As the story goes, Wieser’s dad suggested peaches. He and dozens of farmers planted peach and other fruit trees, creating an agritourism industry before such a word existed. In 1969, the younger Wieser opened that roadside fruit stand to sell peach preserves made from his dad’s orchard and his mother’s recipe. Ten years later, he hired one of his high school students who was looking for a summer job.

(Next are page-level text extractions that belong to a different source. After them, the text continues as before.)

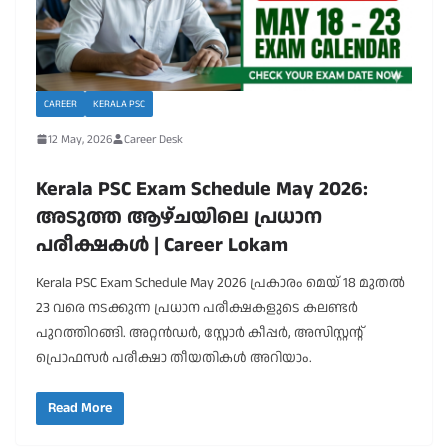
CAREER
KERALA PSC
12 May, 2026
Career Desk
Kerala PSC Exam Schedule May 2026:
അടുത്ത ആഴ്ചയിലെ പ്രധാന
പരീക്ഷകൾ | Career Lokam
Kerala PSC Exam Schedule May 2026 പ്രകാരം മെയ് 18 മുതൽ
23 വരെ നടക്കുന്ന പ്രധാന പരീക്ഷകളുടെ കലണ്ടർ
പുറത്തിറങ്ങി. അറ്റൻഡർ, സ്റ്റോർ കീപ്പർ, അസിസ്റ്റന്റ്
പ്രൊഫസർ പരീക്ഷാ തീയതികൾ അറിയാം.
Read More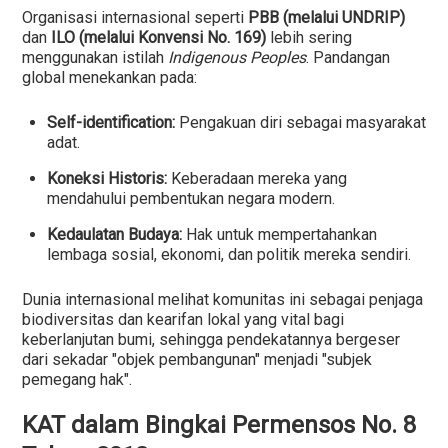
Organisasi internasional seperti
PBB (melalui UNDRIP)
dan
ILO (melalui Konvensi No. 169)
lebih sering
menggunakan istilah
Indigenous Peoples
. Pandangan
global menekankan pada:
Self-identification:
Pengakuan diri sebagai masyarakat
adat.
Koneksi Historis:
Keberadaan mereka yang
mendahului pembentukan negara modern.
Kedaulatan Budaya:
Hak untuk mempertahankan
lembaga sosial, ekonomi, dan politik mereka sendiri.
Dunia internasional melihat komunitas ini sebagai penjaga
biodiversitas dan kearifan lokal yang vital bagi
keberlanjutan bumi, sehingga pendekatannya bergeser
dari sekadar "objek pembangunan" menjadi "subjek
pemegang hak".
KAT dalam Bingkai Permensos No. 8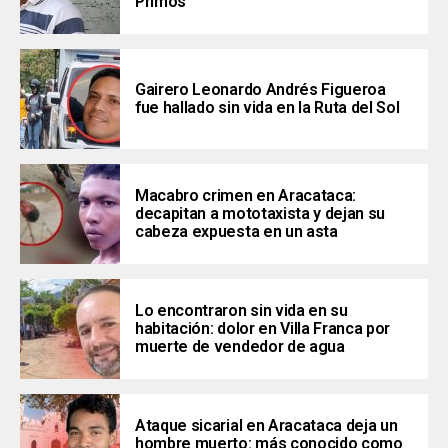
Primos’
Gairero Leonardo Andrés Figueroa
fue hallado sin vida en la Ruta del Sol
Macabro crimen en Aracataca:
decapitan a mototaxista y dejan su
cabeza expuesta en un asta
Lo encontraron sin vida en su
habitación: dolor en Villa Franca por
muerte de vendedor de agua
Ataque sicarial en Aracataca deja un
hombre muerto: más conocido como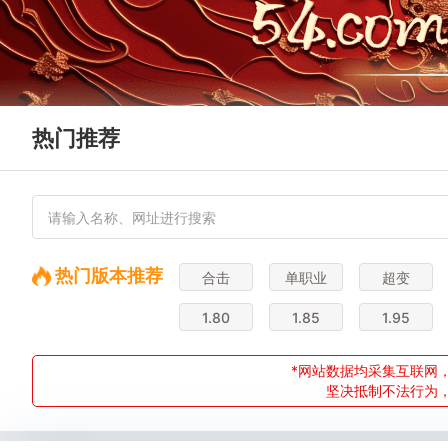
热门推荐
热门版本推荐
合击
单职业
超变
1.80
1.85
1.95
*网站数据均采集互联网，
坚决抵制不法行为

The chatty, creative Fischer worked every day by Wieser’s side, learning about everything from growing the peaches to keeping customers coming back each summer. In the 1980s, after graduating from Texas A&M, Fischer returned to Fredericksburg, became Wieser’s business partner and took the company to new heights.
Today, Case and his wife,
Deanna, have built Fischer & Wieser into an internationally recognized food company operated out of an old lumber mill not far off Main Street in Fredericksburg.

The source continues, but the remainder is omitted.